Economy of Wonder

Once I took my family to the Georgia Aquarium, which had a glass tunnel we entered that actually enveloped us while mammoth sharks and fish circled around and above. We inched along on an escalator through what seemed like a hundred feet of water tunnel, eyes flitting in every direction as we tracked these amazing creatures, sonic melodies creating an emotive experience through surround sound. We were baptized in wonder (to tell the truth, I was so overwhelmed I actually shed a tear—one, small, manly tear). Shattering the moment, a worker came over the loud speaker and started giving every imaginable detail concerning the sharks—their feeding habits, habitat, patterns, etc. Honestly, in that moment, I did not care what the sharks ate, how large they grew, how long they had been upon the earth, or whether one was a male or a female shark. I only wanted to drink in the wonder of these amazing animals gliding overhead. In her honest attempt at doing her job of explaining the wildlife, she tamed the experience. Some things are best left experienced and not explained.

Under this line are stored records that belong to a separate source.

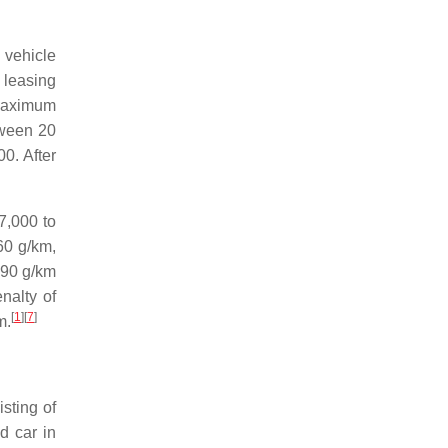
 vehicle
 leasing
 maximum
tween 20
0. After
7,000 to
60 g/km,
 90 g/km
nalty of
[
1
]
[
7
]
m.
sting of
d car in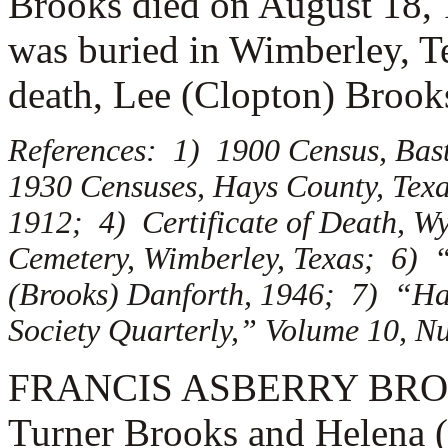
Brooks died on August 18, 
was buried in Wimberley, Te
death, Lee (Clopton) Brook
References: 1) 1900 Census, Bas
1930 Censuses, Hays County, Texa
1912; 4) Certificate of Death, W
Cemetery, Wimberley, Texas; 6) “
(Brooks) Danforth, 1946; 7) “Ha
Society Quarterly,” Volume 10, N
FRANCIS ASBERRY BROOKS 
Turner Brooks and Helena 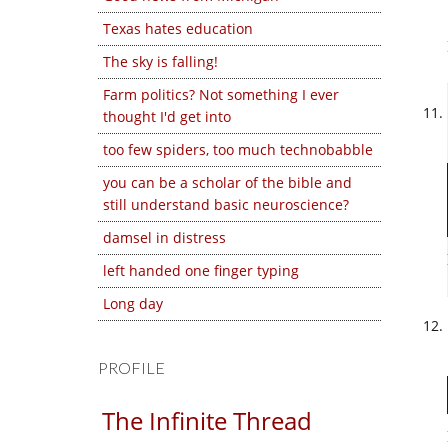
Texas hates education
The sky is falling!
Farm politics? Not something I ever
thought I'd get into
too few spiders, too much technobabble
you can be a scholar of the bible and
still understand basic neuroscience?
damsel in distress
left handed one finger typing
Long day
PROFILE
The Infinite Thread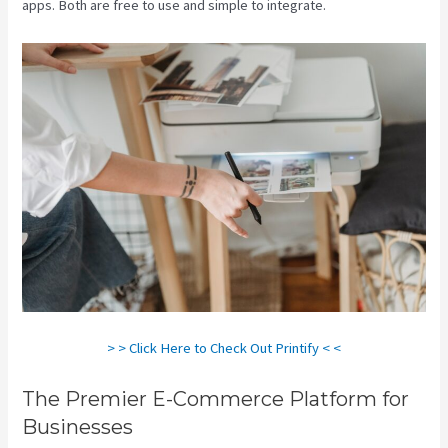
apps. Both are free to use and simple to integrate.
> > Click Here to Check Out Printify < <
The Premier E-Commerce Platform for
Businesses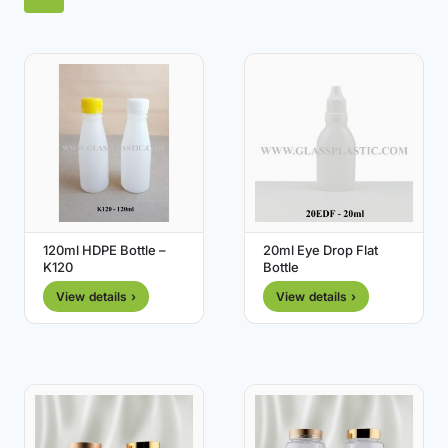
120ml HDPE Bottle –
20ml Eye Drop Flat
K120
Bottle
View details ›
View details ›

I’ve read what the Scriptures state about giving. I’ve even read the majority of the literature available to me on the topic, from early church mothers and fathers to today’s authors. Still, I cannot, and would not attempt to articulate what transpires in our family’s hearts as we enter God’s economy through giving. God’s economy is an economy of wonder where you’re as much willing participant as contributor. As you give, and joyfully so, your senses awaken to a reality that transcends articulation, your heart being dilated as you experience what it means that “it is better to give than to receive.” When was the last time you gave in such a way that you were overcome with gratitude for what you have, when your heart was warmed just a bit, when your gift actually awakened you to the beauty and blessings all around you? I’ll drop the mic and stop trying to explain what happens when we enter God’s economy through giving, however, I would humbly submit to you that you keep your heart, eyes and ears open as you enter this economy of wonder.